日暮れも夜も、もうあなたの世界に私はいないあと1ヶ月しか生きられない、という検査結果を手に家に帰ったとき、夫の植田哲平(うえだ てっぺい)は、親友の中野若葉(なかの わかば)とちょうど情事を終えたところだった。

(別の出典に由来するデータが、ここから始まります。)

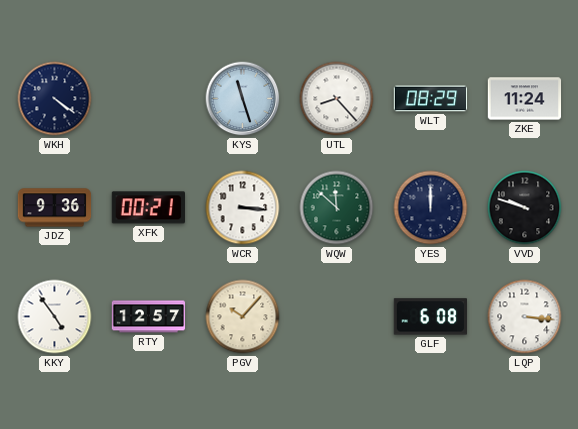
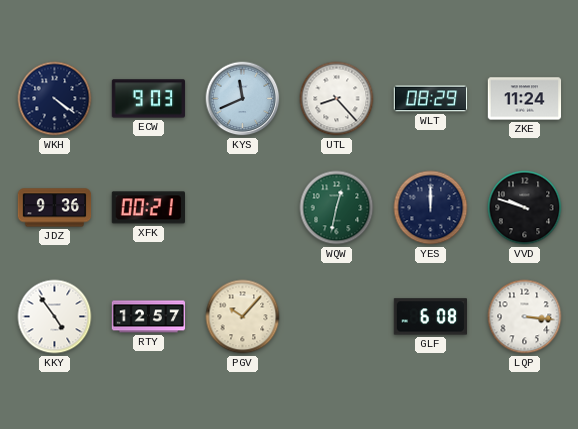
ECW: none -> 9:03
KYS: 11:27 -> 11:41
WCR: 3:16 -> none
WQW: 11:52 -> 12:32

床に脱ぎ散らかされた服や、あちこちに丸めて捨てられたティッシュを見ながら、哲平は私にこう言った。
「キッチンも寝室もリビングも、俺たちでめちゃくちゃにしちゃったから。お前がちゃんと片付けておいて」
結婚して3年。哲平はいつもこうやって、私を辱めることを楽しむのだ。
でも、仕方ない。昔、私が彼を捨てたのだから。彼が私を恨むのも当然のことだった。
私は黙って部屋を片付け、彼らがいた痕跡をきれいさっぱり消し去った。
ただ、このときだけは、私たちが暮らしたこの家を、もう一度しっかり目に焼き付けておきたかったのだ。
ところが、そんな私を哲平が突然呼び止めた。
「なあ、梓。そういえば俺たち、結婚写真を撮ってなかったよな」
私の目に浮かんだ一瞬の喜びを見て、哲平は鼻で笑った。